**PROBLEM STATEMENT:** Make an exact copy of the listing below.

**DATA FOR REVIEW:**
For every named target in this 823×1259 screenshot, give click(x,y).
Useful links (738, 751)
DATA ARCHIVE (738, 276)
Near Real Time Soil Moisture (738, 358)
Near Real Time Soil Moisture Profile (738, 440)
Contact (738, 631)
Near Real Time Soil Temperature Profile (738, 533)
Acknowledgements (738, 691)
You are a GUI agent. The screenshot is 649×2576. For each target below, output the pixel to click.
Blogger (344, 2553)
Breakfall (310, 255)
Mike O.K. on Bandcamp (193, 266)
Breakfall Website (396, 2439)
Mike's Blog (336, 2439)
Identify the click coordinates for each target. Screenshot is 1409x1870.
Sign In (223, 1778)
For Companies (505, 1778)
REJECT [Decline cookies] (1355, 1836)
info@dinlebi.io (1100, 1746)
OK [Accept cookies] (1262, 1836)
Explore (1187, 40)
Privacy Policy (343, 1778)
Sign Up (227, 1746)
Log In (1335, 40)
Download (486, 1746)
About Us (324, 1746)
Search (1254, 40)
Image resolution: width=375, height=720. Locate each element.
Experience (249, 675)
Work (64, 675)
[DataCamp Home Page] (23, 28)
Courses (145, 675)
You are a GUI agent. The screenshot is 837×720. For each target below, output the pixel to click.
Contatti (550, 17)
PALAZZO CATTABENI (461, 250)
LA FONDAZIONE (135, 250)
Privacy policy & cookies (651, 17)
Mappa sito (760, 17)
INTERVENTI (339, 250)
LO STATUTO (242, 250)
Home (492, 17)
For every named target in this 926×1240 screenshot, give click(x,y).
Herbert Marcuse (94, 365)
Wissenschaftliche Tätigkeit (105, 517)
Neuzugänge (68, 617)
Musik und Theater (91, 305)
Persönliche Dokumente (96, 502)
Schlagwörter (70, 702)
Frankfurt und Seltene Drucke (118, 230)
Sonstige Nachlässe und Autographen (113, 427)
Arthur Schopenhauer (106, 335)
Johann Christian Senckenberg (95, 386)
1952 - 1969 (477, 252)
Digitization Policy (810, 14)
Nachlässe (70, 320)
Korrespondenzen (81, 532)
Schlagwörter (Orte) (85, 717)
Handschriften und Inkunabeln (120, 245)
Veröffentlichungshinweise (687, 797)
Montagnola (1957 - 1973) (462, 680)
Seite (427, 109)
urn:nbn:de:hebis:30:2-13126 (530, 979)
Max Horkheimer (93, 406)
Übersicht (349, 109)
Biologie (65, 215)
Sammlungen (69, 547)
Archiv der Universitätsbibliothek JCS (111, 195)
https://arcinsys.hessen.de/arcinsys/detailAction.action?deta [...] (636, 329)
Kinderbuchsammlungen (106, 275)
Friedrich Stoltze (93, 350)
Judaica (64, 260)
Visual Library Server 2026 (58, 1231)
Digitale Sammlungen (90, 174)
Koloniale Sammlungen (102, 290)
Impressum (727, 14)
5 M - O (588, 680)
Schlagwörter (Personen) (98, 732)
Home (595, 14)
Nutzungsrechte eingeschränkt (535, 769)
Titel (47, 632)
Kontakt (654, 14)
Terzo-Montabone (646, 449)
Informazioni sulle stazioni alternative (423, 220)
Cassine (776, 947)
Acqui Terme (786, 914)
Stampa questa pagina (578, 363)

**ANSWER SECTION:**
For every named target in this 823×1259 screenshot, give click(x,y).
Useful links (738, 751)
DATA ARCHIVE (738, 276)
Near Real Time Soil Moisture (738, 358)
Near Real Time Soil Moisture Profile (738, 440)
Contact (738, 631)
Near Real Time Soil Temperature Profile (738, 533)
Acknowledgements (738, 691)
You are a GUI agent. The screenshot is 649×2576. For each target below, output the pixel to click.
Blogger (344, 2553)
Breakfall (310, 255)
Mike O.K. on Bandcamp (193, 266)
Breakfall Website (396, 2439)
Mike's Blog (336, 2439)
Identify the click coordinates for each target. Screenshot is 1409x1870.
Sign In (223, 1778)
For Companies (505, 1778)
REJECT [Decline cookies] (1355, 1836)
info@dinlebi.io (1100, 1746)
OK [Accept cookies] (1262, 1836)
Explore (1187, 40)
Privacy Policy (343, 1778)
Sign Up (227, 1746)
Log In (1335, 40)
Download (486, 1746)
About Us (324, 1746)
Search (1254, 40)
Image resolution: width=375, height=720. Locate each element.
Experience (249, 675)
Work (64, 675)
[DataCamp Home Page] (23, 28)
Courses (145, 675)
You are a GUI agent. The screenshot is 837×720. For each target below, output the pixel to click.
Contatti (550, 17)
PALAZZO CATTABENI (461, 250)
LA FONDAZIONE (135, 250)
Privacy policy & cookies (651, 17)
Mappa sito (760, 17)
INTERVENTI (339, 250)
LO STATUTO (242, 250)
Home (492, 17)
For every named target in this 926×1240 screenshot, give click(x,y).
Herbert Marcuse (94, 365)
Wissenschaftliche Tätigkeit (105, 517)
Neuzugänge (68, 617)
Musik und Theater (91, 305)
Persönliche Dokumente (96, 502)
Schlagwörter (70, 702)
Frankfurt und Seltene Drucke (118, 230)
Sonstige Nachlässe und Autographen (113, 427)
Arthur Schopenhauer (106, 335)
Johann Christian Senckenberg (95, 386)
1952 - 1969 (477, 252)
Digitization Policy (810, 14)
Nachlässe (70, 320)
Korrespondenzen (81, 532)
Schlagwörter (Orte) (85, 717)
Handschriften und Inkunabeln (120, 245)
Veröffentlichungshinweise (687, 797)
Montagnola (1957 - 1973) (462, 680)
Seite (427, 109)
urn:nbn:de:hebis:30:2-13126 (530, 979)
Max Horkheimer (93, 406)
Übersicht (349, 109)
Biologie (65, 215)
Sammlungen (69, 547)
Archiv der Universitätsbibliothek JCS (111, 195)
https://arcinsys.hessen.de/arcinsys/detailAction.action?deta [...] (636, 329)
Kinderbuchsammlungen (106, 275)
Friedrich Stoltze (93, 350)
Judaica (64, 260)
Visual Library Server 2026 (58, 1231)
Digitale Sammlungen (90, 174)
Koloniale Sammlungen (102, 290)
Impressum (727, 14)
5 M - O (588, 680)
Schlagwörter (Personen) (98, 732)
Home (595, 14)
Nutzungsrechte eingeschränkt (535, 769)
Titel (47, 632)
Kontakt (654, 14)
Terzo-Montabone (646, 449)
Informazioni sulle stazioni alternative (423, 220)
Cassine (776, 947)
Acqui Terme (786, 914)
Stampa questa pagina (578, 363)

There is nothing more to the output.